Both families settled in Athens in the early 19th century.
In 1839, Edward Hodgson arrived from Newcastle-on-Tyne, England, where he was a carriage maker. His English neighbor, Robert Bishop (forbear of longtime Athens mayor Julius Bishop) had written him that the little college town of Athens was a wonderful place to live.
The first McWhorter in Georgia was Hugh McWhorter, who moved to Georgia from Virginia in 1803 and settled at Potts Branch, Oglethorpe County. He married Helen Ligon of Virginia in 1810. She was a descendant of Thomas Ligon, a member of the Virginia House of Burgesses in 1655.

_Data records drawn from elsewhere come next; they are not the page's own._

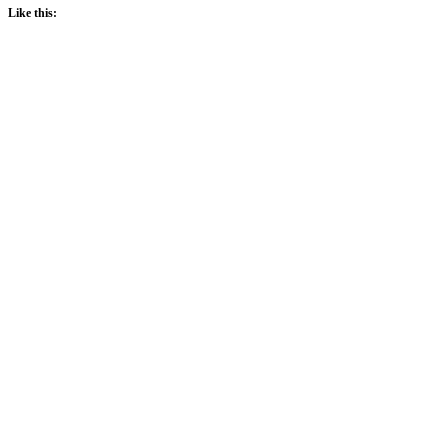
Like this: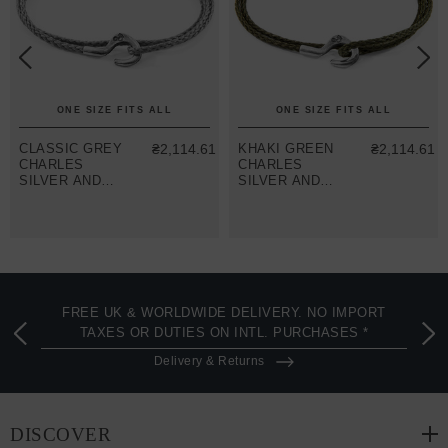
ONE SIZE FITS ALL
ONE SIZE FITS ALL
CLASSIC GREY
₴2,114.61
KHAKI GREEN
₴2,114.61
CHARLES
CHARLES
SILVER AND
SILVER AND
ROPE SKINNY
ROPE SKINNY
BRACELET
BRACELET
FREE UK & WORLDWIDE DELIVERY. NO IMPORT
TAXES OR DUTIES ON INTL. PURCHASES *
Delivery & Returns
DISCOVER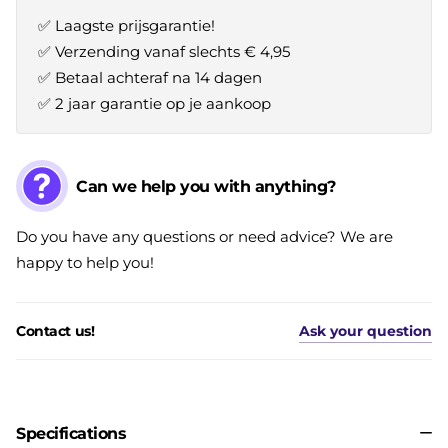
✅ Laagste prijsgarantie!
✅ Verzending vanaf slechts € 4,95
✅ Betaal achteraf na 14 dagen
✅ 2 jaar garantie op je aankoop
Can we help you with anything?
Do you have any questions or need advice? We are
happy to help you!
Contact us!
Ask your question
Specifications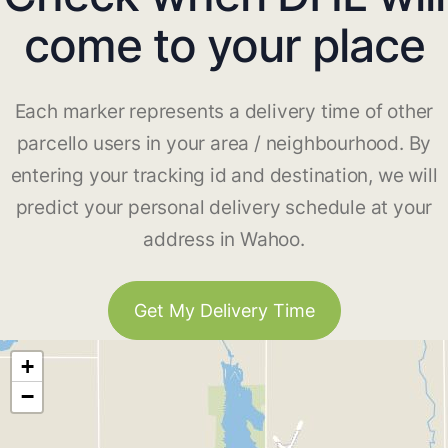
come to your place
Each marker represents a delivery time of other
parcello users in your area / neighbourhood. By
entering your tracking id and destination, we will
predict your personal delivery schedule at your
address in Wahoo.
Get My Delivery Time
+
−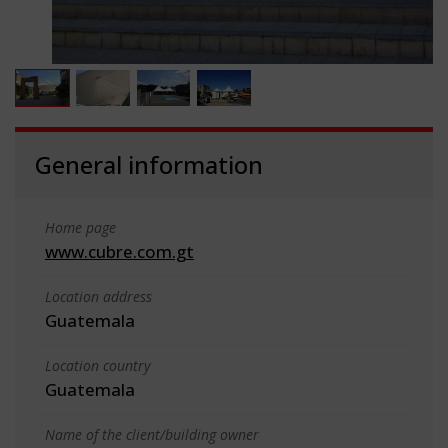
General information
Home page
www.cubre.com.gt
Location address
Guatemala
Location country
Guatemala
Name of the client/building owner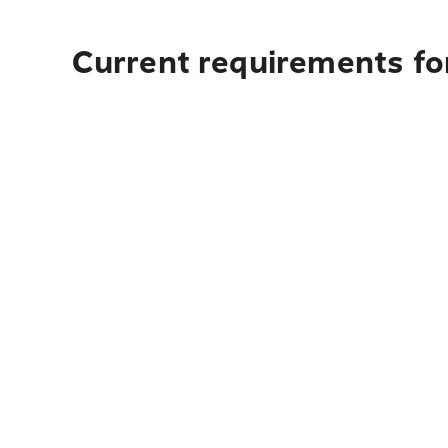
Current requirements fo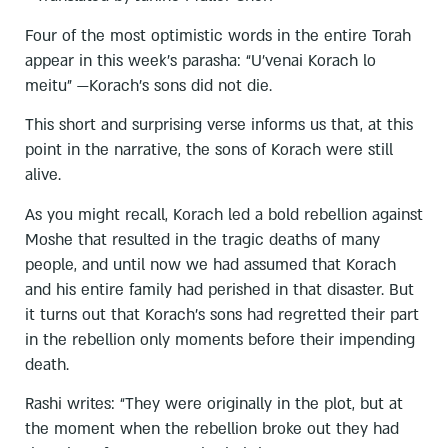
Four of the most optimistic words in the entire Torah
appear in this week’s parasha: “U’venai Korach lo
meitu" —Korach’s sons did not die.
This short and surprising verse informs us that, at this
point in the narrative, the sons of Korach were still
alive.
As you might recall, Korach led a bold rebellion against
Moshe that resulted in the tragic deaths of many
people, and until now we had assumed that Korach
and his entire family had perished in that disaster. But
it turns out that Korach’s sons had regretted their part
in the rebellion only moments before their impending
death.
Rashi writes: “They were originally in the plot, but at
the moment when the rebellion broke out they had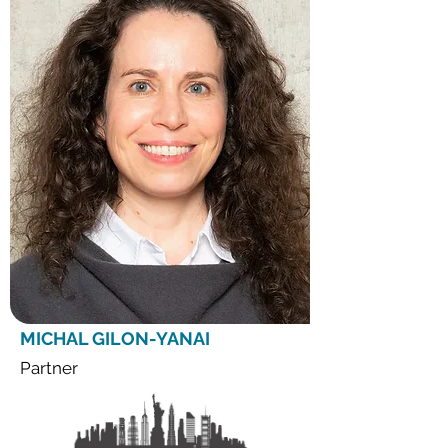
MICHAL GILON-YANAI
Partner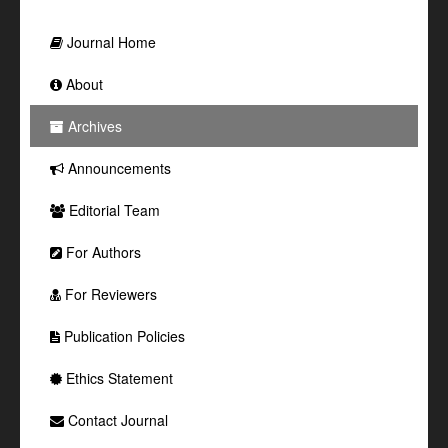
Journal Home
About
Archives
Announcements
Editorial Team
For Authors
For Reviewers
Publication Policies
Ethics Statement
Contact Journal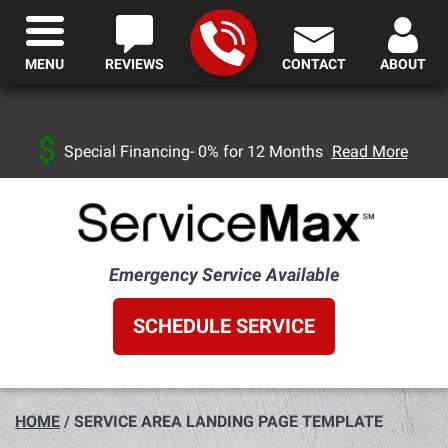
MENU
REVIEWS
CONTACT
ABOUT
Special Financing- 0% for 12 Months
Read More
Emergency Service Available
SCHEDULE SERVICE
HOME
/
SERVICE AREA LANDING PAGE TEMPLATE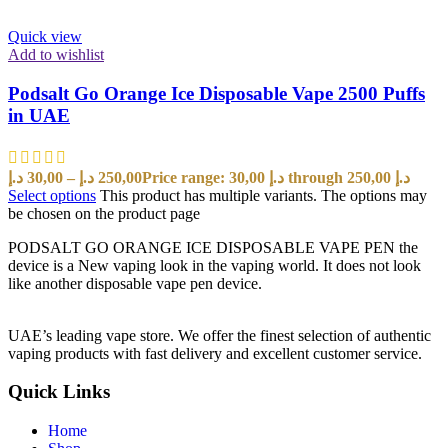
Quick view
Add to wishlist
Podsalt Go Orange Ice Disposable Vape 2500 Puffs
in UAE
د.إ
30,00
–
د.إ
250,00
Price range: 30,00 د.إ through 250,00 د.إ
Select options
This product has multiple variants. The options may
be chosen on the product page
PODSALT GO ORANGE ICE DISPOSABLE VAPE PEN the
device is a New vaping look in the vaping world. It does not look
like another disposable vape pen device.
UAE’s leading vape store. We offer the finest selection of authentic
vaping products with fast delivery and excellent customer service.
Quick Links
Home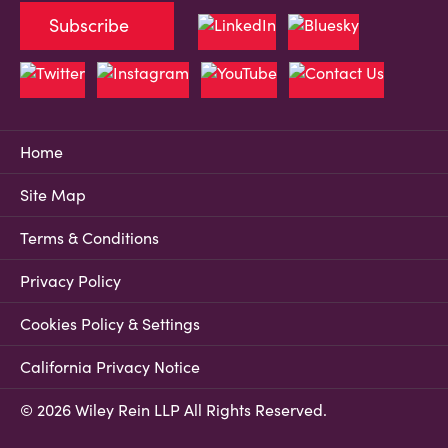
Subscribe
Home
Site Map
Terms & Conditions
Privacy Policy
Cookies Policy & Settings
California Privacy Notice
© 2026 Wiley Rein LLP All Rights Reserved.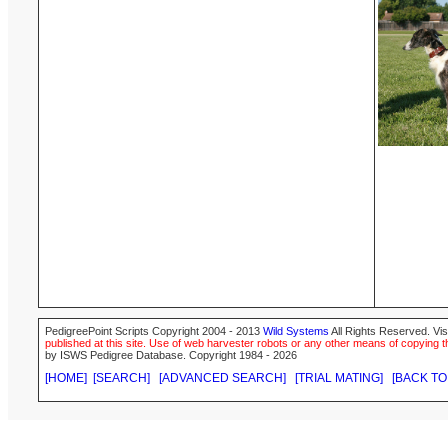
PedigreePoint Scripts Copyright 2004 - 2013
Wild Systems
All Rights Reserved. Vis
published at this site. Use of web harvester robots or any other means of copying th
by ISWS Pedigree Database. Copyright 1984 - 2026
[HOME]
[SEARCH]
[ADVANCED SEARCH]
[TRIAL MATING]
[BACK TO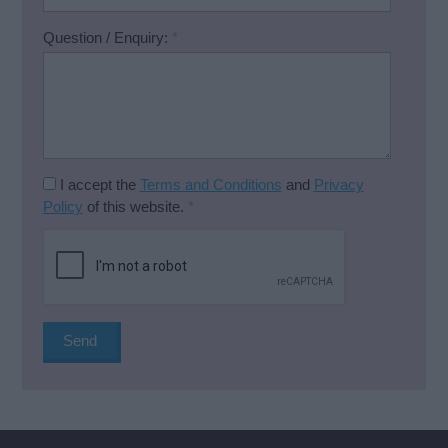
Question / Enquiry:
*
I accept the
Terms and Conditions
and
Privacy
Policy
of this website.
*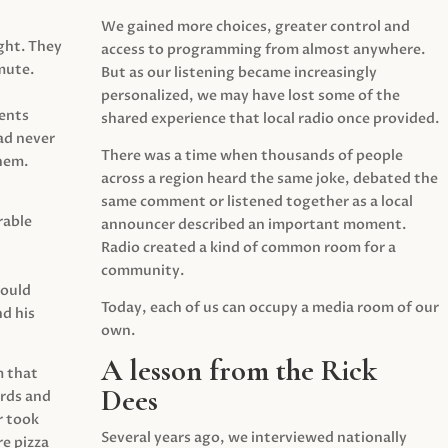
We gained more choices, greater control and
ght. They
access to programming from almost anywhere.
mute.
But as our listening became increasingly
personalized, we may have lost some of the
ents
shared experience that local radio once provided.
ad never
There was a time when thousands of people
hem.
across a region heard the same joke, debated the
same comment or listened together as a local
rable
announcer described an important moment.
Radio created a kind of common room for a
community.
would
Today, each of us can occupy a media room of our
d his
own.
A lesson from the Rick
m that
Dees
irds and
r took
Several years ago, we interviewed nationally
e pizza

This Hugh McWhorter was a descendant of another Hugh McWhorter, a linen merchant of County Armagh, Ireland, who settled in Newcastle, Del. His family had moved to Ireland from Scotland where the McWhorters were part of the Buchanan clan, which produced James Buchanan, the 15th president of the United States.
The first Athens McWhorter was Judge Hamilton McWhorter, a railroad lawyer, who moved here from nearby Lexington. He had a huge plantation home on the highest ground on what is now Cloverhurst Avenue. He owned considerable land all the way to where now is radio station WGAU on Bobbins Mill Road.
All five of Judge McWhorter's sons were good athletes at Georgia in the early 1900s: Marcus, Hamilton Jr. and Howard, all excelled in baseball: Bob and Thurmond, opted for football. Bob also starred as a heavy-hitting centerfielder in baseball.
Bob McWhorter was the greatest of the McWhorter athletes: All-SEC halfback in 1910-13 and the South's first All-America selection in 1913. During his career he scored a record 61 TDs in 33 games. He also served two terms as mayor of Athens.